An $n$-type semiconductor is made up of impurity atoms that could donate electrons to the lattice, which causes conduction. Hence they are called donor atoms. Since they donate electrons, these donor atoms become positively ionized. On the other hand, in a $p$- type semiconductor, the impurity atoms are called acceptor atoms, as they create a deficiency in the sea of electrons and hence appears a s a vacant site left by a electron. These entities are called holes and are assumed to be positive. Hence the acceptor atoms are negatively ionized as these vacant sites have a high probability of capturing electrons nearby.
First of all, don't think that a $pn$ junction is not formed by taking individually a $p$-type and an $n$ type and combining them. They are developed on a single semiconductor crystal. Now, the answer to your question.
Can someone let me know why wouldn't the electron just beside the $(+)$ move towards it and neutralize everything......
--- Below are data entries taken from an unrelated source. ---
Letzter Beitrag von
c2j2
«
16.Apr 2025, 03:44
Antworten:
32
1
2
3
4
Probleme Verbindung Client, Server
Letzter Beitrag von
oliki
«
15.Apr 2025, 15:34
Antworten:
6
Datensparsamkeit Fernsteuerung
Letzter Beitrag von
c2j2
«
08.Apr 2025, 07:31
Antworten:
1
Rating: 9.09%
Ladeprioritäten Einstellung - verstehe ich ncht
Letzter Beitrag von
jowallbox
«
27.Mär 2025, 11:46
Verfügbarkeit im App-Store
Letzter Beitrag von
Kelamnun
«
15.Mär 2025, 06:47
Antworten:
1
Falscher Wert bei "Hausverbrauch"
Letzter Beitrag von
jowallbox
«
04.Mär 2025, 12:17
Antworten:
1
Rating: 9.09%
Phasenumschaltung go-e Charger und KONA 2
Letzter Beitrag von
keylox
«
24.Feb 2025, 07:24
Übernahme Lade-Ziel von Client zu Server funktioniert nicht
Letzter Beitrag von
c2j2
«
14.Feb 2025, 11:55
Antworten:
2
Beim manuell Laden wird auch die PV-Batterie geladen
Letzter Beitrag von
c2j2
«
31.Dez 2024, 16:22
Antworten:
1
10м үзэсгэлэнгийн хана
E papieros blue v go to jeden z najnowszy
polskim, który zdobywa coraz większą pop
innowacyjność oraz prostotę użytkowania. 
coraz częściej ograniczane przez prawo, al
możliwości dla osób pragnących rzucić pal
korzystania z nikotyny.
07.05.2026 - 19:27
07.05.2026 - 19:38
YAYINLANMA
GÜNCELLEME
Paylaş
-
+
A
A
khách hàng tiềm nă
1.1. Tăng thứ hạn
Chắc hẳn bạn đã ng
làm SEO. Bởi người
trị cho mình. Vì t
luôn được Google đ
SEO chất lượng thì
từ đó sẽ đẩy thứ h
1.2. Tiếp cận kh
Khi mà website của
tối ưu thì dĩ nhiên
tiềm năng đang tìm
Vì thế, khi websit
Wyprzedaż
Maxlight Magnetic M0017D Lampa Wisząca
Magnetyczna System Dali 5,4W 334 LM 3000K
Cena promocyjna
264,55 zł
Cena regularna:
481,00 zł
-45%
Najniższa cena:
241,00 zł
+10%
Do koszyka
The concentration of electrons is higher than that of holes in the $n$-type semiconductor and reverse for the holes. In other words, electrons are majority carriers in an $n$-type semiconductor and holes are majority carriers in a $p$-type semiconductor. So, at the junction or the interface between the two types, there is a concentration gradient of charge carriers and hence they would diffuse across the junction and recombine, thereby depleting the electrons in the $n$- region and hols in the $p$-region. Hence the name depletion region.
Then why all charges just don't recombine?
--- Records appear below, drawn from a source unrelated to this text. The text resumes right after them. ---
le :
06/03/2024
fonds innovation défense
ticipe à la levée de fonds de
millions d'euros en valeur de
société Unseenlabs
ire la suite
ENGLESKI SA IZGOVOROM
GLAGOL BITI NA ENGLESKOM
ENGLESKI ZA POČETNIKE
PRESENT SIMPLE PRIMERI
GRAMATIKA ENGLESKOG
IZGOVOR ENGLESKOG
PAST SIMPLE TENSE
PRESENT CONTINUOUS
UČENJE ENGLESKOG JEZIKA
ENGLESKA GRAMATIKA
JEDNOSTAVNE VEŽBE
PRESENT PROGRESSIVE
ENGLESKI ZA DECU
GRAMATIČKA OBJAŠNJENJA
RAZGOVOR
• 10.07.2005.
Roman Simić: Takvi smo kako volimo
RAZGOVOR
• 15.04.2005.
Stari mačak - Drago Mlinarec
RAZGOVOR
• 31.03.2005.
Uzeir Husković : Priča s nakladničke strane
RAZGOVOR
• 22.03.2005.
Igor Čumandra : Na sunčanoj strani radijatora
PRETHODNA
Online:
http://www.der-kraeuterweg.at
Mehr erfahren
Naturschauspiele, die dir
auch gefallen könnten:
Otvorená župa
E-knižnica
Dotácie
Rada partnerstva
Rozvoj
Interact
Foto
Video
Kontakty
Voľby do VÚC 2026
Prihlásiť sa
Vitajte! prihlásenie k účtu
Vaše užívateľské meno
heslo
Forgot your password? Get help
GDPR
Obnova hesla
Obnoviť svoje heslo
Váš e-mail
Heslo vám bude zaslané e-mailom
Because the flow of carriers across the junction is stopped sometime. The ions are immobile and you can see positive ions in the $n$-side and negative ions in the $p$-side as discussed above.
Suppose our crystal is free from all defects. Then the electrons from the $n$ side has to encounter with the periodic negative potential of the ions in the $p$-side. It's like a potential well problem. Only those electrons having energy sufficient to overcome that potential barrier will diffuse across the junction and recombine. So all charge carriers will not diffuse across the junction and neutralize the polarity. To overcome this potential barrier we need to supply energy to the electrons, which is what we do by forward biasing the $pn$ junction. You need to overcome the electric field in the junction, by an external field.
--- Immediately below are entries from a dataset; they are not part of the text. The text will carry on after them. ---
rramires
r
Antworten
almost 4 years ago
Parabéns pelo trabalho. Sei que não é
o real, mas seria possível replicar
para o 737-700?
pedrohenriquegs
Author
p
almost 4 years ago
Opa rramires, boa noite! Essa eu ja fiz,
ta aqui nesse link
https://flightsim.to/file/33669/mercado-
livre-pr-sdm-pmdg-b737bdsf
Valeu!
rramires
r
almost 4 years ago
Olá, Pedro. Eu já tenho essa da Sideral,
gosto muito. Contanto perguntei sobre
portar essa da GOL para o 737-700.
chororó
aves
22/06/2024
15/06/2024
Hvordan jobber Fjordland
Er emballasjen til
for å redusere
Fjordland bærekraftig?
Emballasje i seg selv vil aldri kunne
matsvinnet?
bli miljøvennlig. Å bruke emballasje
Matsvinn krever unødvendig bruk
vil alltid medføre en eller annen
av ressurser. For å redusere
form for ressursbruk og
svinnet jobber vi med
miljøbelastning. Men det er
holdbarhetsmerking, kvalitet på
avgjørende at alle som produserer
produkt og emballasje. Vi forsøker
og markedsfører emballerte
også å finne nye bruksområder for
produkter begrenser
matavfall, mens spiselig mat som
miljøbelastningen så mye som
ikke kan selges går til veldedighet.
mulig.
So, the next question would be, then why the electrons could neutralize the ions in the $n$-side. Of course, the electrons are mobile.
Consider an intrinsic semiconductor. At a given temperature, electron-hole pairs are formed in it and it is called thermal excitation. When you dope it and construct an $n$-type material, then the so called $5^{th}$ valence electron is loosely bound to the parent atom and can be activated at very low temperatures than that required for thermal activation of intrinsic carriers. Hence at ordinary room temperatures, obviously, the $5^{th}$ electron will be detached from the atom and the atom becomes ionized and the electron contributes to conduction.
So, for the ion to re-capture these electrons, and neutralize, it is no possible at ordinary temperatures. At ordinary temperatures, the electron energy level is very higher than the bound energy level of the valence electron. So such a possibility is no there. But that doesn't mean the electrons will not interact with the ions. The electrons have a probability of scattering by the positive potentials. A similar argument can be made at the $p$-side also, which is left as a homework.